REQUIREMENT =>
Among the entries below, find all lines that include "областях" and copy them.

PROVIDED RECORDS =>
+ + + + +

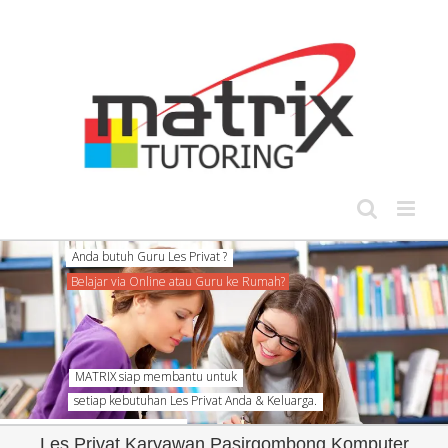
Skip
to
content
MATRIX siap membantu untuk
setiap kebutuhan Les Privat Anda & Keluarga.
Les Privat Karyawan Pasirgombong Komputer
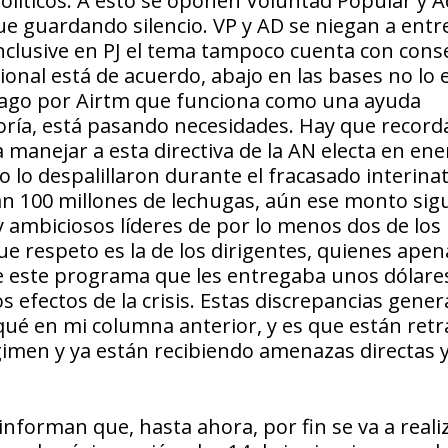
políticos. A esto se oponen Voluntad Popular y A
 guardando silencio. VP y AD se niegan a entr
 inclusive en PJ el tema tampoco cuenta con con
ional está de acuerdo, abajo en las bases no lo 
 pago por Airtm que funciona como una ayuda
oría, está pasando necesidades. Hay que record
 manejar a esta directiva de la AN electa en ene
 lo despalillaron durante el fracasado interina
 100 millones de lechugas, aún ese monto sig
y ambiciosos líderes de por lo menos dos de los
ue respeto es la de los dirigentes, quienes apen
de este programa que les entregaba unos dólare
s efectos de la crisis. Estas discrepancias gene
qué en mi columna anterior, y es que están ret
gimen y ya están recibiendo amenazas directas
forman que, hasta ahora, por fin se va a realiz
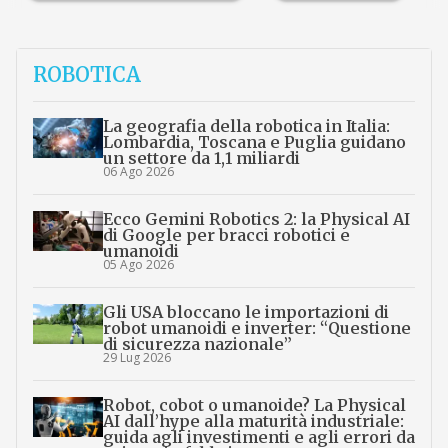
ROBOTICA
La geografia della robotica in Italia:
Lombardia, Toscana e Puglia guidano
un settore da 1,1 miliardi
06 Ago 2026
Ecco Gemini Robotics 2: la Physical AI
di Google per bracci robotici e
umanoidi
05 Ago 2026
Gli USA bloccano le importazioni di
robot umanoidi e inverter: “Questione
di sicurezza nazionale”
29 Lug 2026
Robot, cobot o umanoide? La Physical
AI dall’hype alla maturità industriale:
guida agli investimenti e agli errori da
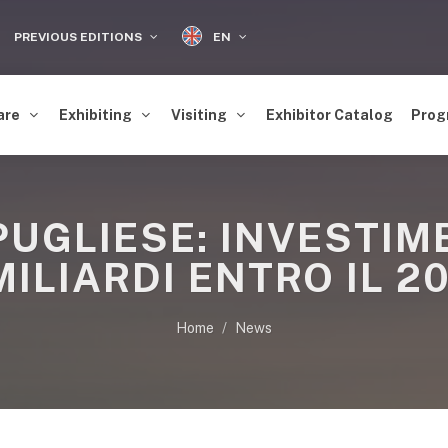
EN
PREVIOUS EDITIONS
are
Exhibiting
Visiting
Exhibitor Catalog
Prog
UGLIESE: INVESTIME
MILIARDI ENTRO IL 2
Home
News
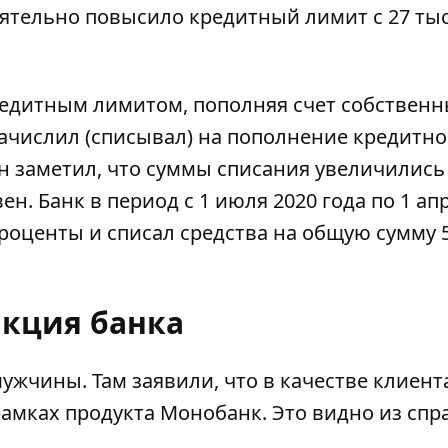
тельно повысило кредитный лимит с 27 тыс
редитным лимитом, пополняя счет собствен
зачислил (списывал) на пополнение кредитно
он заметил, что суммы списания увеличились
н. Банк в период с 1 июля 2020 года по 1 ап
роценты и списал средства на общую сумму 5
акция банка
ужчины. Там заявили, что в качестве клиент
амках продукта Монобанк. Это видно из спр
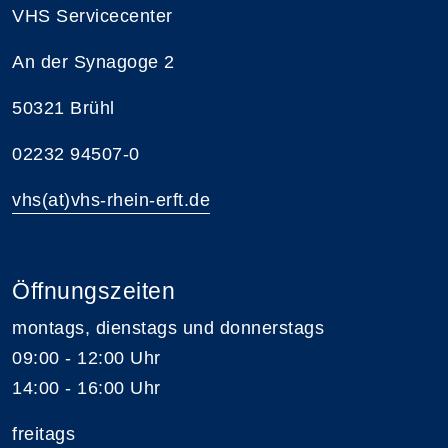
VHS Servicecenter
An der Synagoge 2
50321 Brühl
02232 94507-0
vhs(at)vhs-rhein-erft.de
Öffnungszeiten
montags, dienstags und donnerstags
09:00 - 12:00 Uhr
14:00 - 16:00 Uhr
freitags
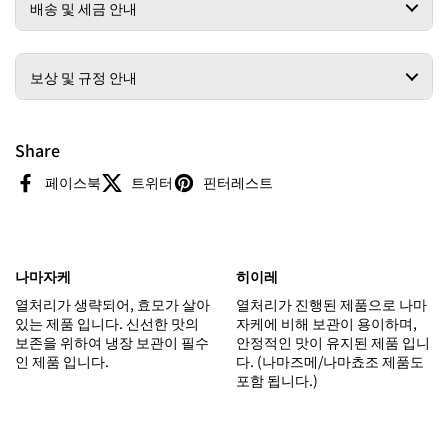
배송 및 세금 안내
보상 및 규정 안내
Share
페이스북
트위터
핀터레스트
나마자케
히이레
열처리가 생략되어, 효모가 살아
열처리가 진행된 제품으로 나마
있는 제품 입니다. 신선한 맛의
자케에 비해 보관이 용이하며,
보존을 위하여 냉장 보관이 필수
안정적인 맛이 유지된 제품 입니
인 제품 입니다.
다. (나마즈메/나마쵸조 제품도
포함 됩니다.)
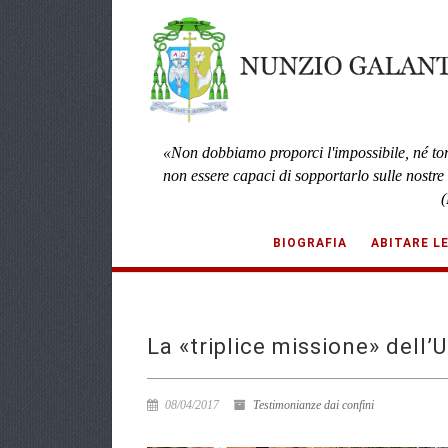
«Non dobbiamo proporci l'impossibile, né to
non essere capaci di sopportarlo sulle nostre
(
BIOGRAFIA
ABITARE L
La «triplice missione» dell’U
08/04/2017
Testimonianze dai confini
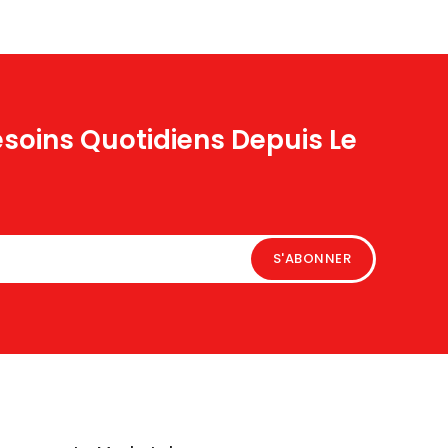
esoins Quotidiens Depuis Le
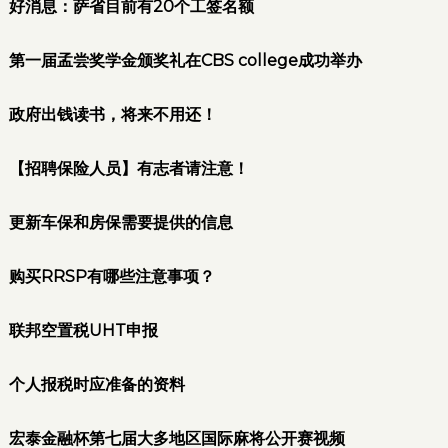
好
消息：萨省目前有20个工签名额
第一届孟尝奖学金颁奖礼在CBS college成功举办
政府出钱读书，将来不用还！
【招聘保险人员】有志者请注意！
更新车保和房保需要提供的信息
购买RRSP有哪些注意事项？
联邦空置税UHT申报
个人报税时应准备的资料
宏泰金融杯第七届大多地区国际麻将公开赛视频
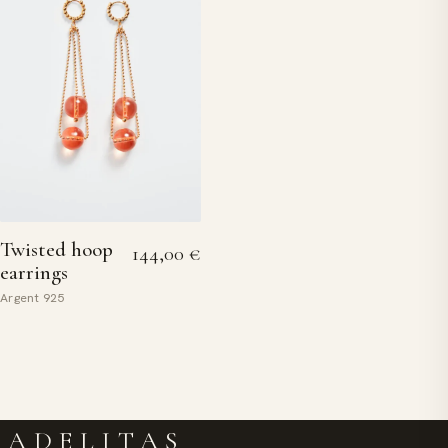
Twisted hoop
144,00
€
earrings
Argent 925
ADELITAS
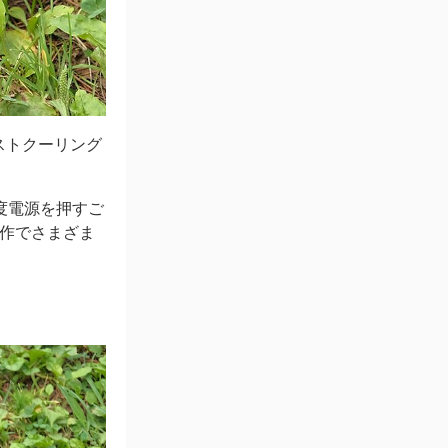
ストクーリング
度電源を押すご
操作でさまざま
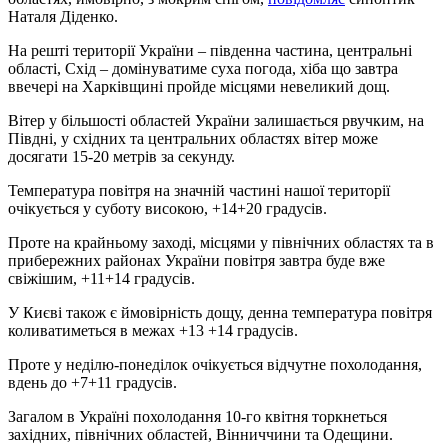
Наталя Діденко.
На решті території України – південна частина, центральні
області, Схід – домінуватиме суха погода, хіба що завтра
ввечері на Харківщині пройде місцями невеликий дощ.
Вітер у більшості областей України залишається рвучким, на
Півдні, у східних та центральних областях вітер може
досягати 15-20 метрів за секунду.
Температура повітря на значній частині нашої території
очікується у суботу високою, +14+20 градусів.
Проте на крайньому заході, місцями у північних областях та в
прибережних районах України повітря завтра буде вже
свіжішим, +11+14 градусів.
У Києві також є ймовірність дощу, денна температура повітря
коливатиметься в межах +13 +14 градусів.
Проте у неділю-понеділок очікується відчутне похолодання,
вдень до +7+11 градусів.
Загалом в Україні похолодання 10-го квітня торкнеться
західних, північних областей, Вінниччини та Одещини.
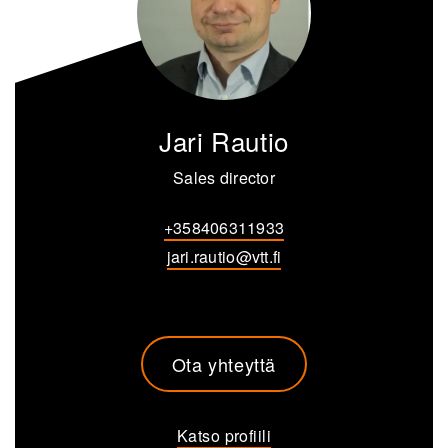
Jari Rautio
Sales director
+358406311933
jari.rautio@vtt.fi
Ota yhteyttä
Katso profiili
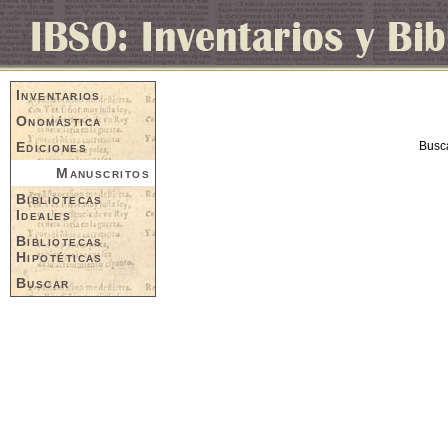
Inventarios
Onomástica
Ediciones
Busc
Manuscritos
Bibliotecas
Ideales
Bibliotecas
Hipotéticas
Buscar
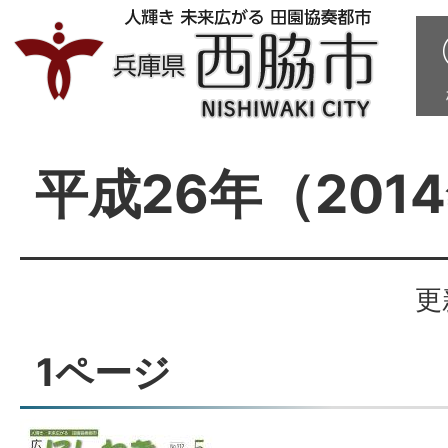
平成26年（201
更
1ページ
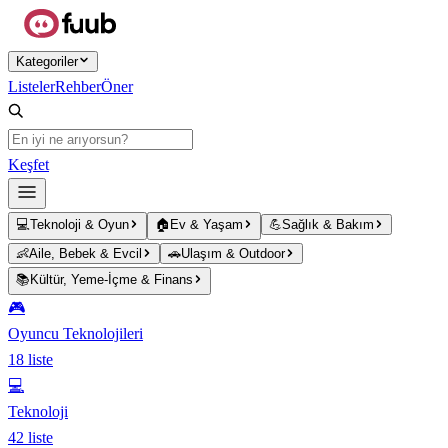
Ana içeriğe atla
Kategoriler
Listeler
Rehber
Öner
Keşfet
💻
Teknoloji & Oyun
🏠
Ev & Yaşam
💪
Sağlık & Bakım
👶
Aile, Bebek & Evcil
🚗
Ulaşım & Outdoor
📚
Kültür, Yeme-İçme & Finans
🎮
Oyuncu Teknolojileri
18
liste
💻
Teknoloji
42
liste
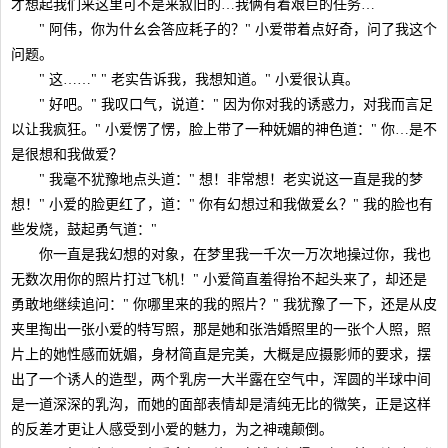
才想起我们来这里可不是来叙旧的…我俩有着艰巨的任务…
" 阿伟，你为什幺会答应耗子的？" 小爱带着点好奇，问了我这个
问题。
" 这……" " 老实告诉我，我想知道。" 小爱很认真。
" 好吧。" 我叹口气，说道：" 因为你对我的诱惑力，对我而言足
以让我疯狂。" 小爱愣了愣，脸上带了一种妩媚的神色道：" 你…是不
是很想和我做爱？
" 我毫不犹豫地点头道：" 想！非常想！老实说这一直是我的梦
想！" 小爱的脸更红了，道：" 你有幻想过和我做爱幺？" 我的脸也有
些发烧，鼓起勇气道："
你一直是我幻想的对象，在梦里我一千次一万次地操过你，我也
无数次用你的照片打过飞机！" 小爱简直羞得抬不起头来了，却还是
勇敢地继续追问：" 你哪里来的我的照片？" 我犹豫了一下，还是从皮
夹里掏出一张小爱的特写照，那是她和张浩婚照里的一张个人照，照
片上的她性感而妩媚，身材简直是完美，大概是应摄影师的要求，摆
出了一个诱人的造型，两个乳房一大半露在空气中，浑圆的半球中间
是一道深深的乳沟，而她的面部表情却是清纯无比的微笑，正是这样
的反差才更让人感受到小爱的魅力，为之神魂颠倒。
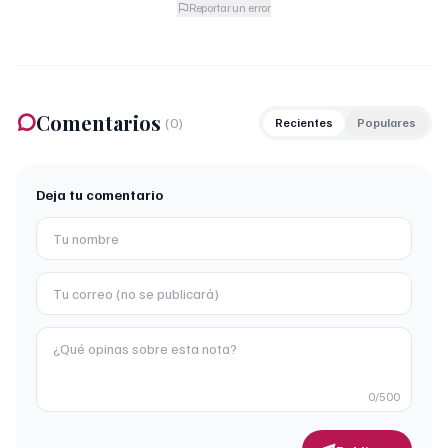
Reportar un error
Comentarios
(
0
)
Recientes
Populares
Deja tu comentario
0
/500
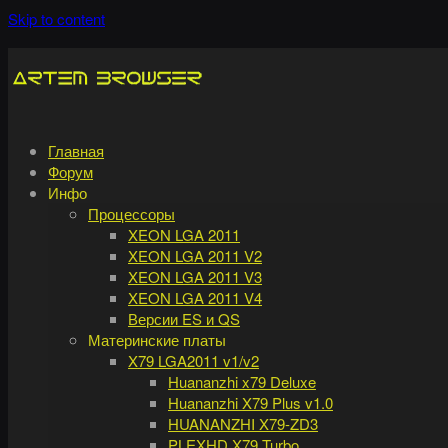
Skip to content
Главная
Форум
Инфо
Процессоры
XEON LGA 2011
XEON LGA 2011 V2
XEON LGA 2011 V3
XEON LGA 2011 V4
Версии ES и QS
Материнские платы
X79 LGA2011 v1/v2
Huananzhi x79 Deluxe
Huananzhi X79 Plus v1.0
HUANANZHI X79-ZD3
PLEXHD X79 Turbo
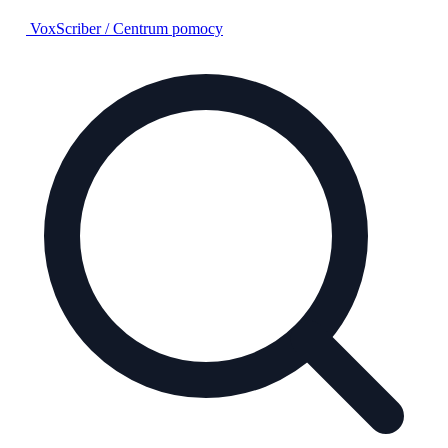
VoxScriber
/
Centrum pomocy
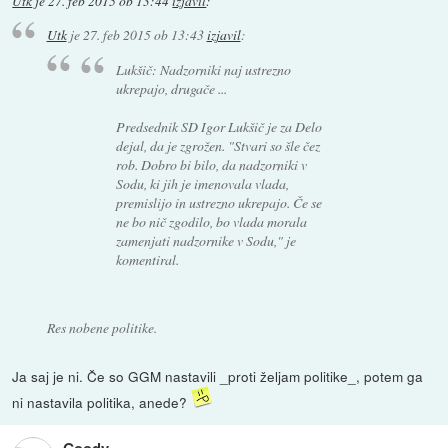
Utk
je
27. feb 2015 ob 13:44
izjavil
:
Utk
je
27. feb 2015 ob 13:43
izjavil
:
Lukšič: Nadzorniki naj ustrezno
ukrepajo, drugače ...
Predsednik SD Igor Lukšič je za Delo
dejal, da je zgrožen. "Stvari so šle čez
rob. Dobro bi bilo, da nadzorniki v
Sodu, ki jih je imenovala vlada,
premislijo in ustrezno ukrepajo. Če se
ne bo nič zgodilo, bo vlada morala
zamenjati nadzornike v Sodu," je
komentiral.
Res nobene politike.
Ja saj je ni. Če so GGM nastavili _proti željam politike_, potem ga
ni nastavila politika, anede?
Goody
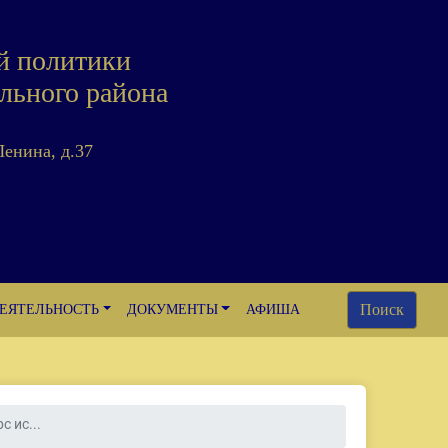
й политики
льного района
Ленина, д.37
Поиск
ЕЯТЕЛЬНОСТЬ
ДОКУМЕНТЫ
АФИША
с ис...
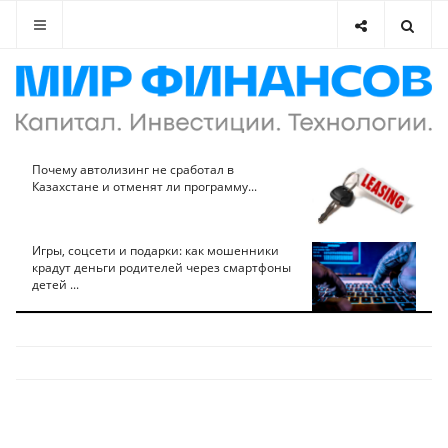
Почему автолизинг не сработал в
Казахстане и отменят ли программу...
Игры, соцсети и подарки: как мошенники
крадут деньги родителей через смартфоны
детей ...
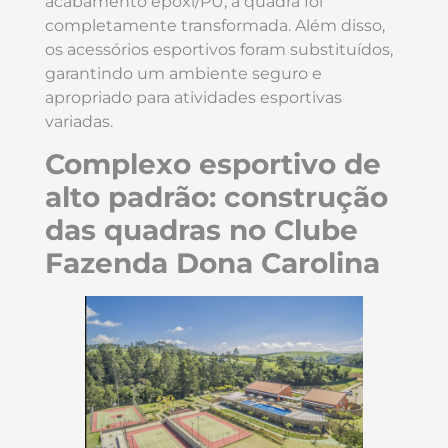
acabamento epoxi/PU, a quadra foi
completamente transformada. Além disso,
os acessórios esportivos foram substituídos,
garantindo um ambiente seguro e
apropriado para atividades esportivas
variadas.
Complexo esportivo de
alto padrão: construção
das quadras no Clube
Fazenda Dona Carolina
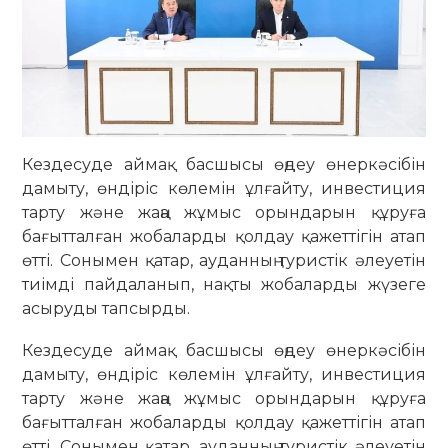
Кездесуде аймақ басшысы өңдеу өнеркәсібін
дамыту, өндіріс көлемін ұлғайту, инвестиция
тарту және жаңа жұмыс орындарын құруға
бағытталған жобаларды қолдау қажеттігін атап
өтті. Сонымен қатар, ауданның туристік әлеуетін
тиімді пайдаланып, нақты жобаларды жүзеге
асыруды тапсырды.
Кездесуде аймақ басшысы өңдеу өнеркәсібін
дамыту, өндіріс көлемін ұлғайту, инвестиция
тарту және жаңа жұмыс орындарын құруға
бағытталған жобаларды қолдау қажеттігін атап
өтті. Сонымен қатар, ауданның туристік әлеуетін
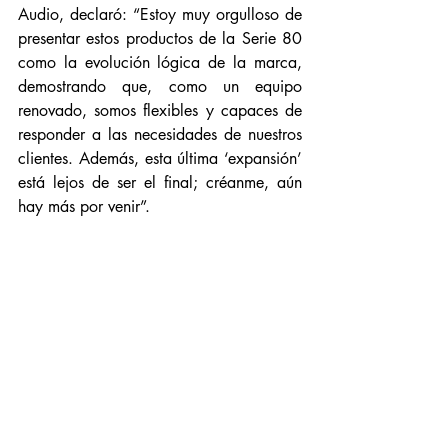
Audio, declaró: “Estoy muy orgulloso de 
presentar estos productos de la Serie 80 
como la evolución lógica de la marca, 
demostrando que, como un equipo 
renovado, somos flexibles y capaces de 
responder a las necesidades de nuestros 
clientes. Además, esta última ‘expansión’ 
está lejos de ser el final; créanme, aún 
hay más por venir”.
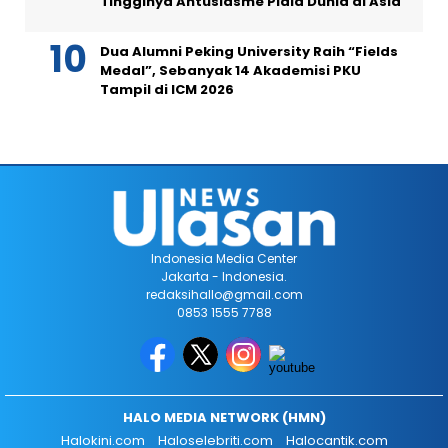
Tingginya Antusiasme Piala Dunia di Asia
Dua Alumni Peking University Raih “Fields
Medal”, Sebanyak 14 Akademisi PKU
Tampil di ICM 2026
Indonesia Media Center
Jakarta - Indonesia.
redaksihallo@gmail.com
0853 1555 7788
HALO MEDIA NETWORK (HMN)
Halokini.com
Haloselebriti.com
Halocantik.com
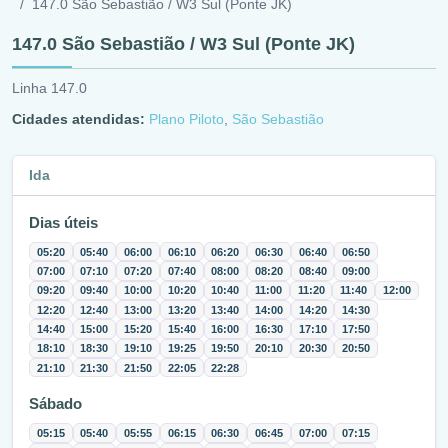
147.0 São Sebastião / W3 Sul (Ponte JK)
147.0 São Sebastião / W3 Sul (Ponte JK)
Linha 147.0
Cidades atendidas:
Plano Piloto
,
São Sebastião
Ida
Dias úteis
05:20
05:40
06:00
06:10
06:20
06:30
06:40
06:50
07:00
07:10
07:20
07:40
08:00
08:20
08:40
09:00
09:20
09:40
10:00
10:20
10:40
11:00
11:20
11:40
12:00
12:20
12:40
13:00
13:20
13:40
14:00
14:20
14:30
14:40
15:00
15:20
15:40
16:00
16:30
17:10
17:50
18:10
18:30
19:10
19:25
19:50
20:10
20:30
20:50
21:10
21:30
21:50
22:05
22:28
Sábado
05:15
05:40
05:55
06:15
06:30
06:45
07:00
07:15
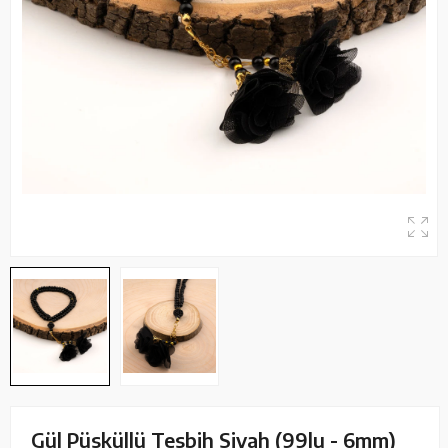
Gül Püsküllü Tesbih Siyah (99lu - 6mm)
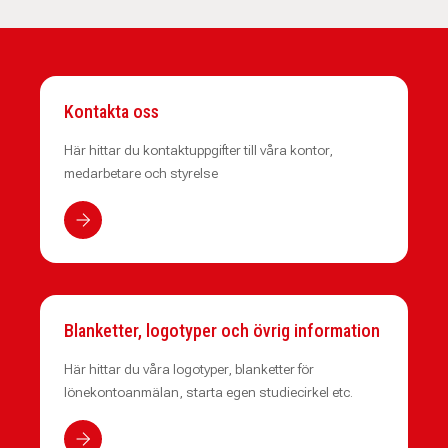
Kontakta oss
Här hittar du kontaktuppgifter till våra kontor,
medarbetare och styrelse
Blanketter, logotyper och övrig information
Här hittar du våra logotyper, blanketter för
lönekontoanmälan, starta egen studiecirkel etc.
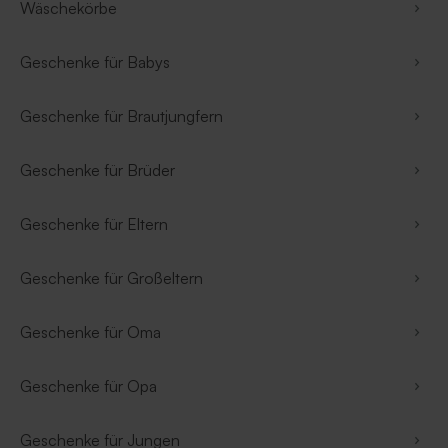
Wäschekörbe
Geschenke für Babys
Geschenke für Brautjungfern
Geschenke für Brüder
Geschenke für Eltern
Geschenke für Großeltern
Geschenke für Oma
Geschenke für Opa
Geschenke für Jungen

+ + + + +

SOLUTION FOR THIS PROBLEM =>
Півдні, у східних та центральних областях вітер може
Проте на крайньому заході, місцями у північних областях та в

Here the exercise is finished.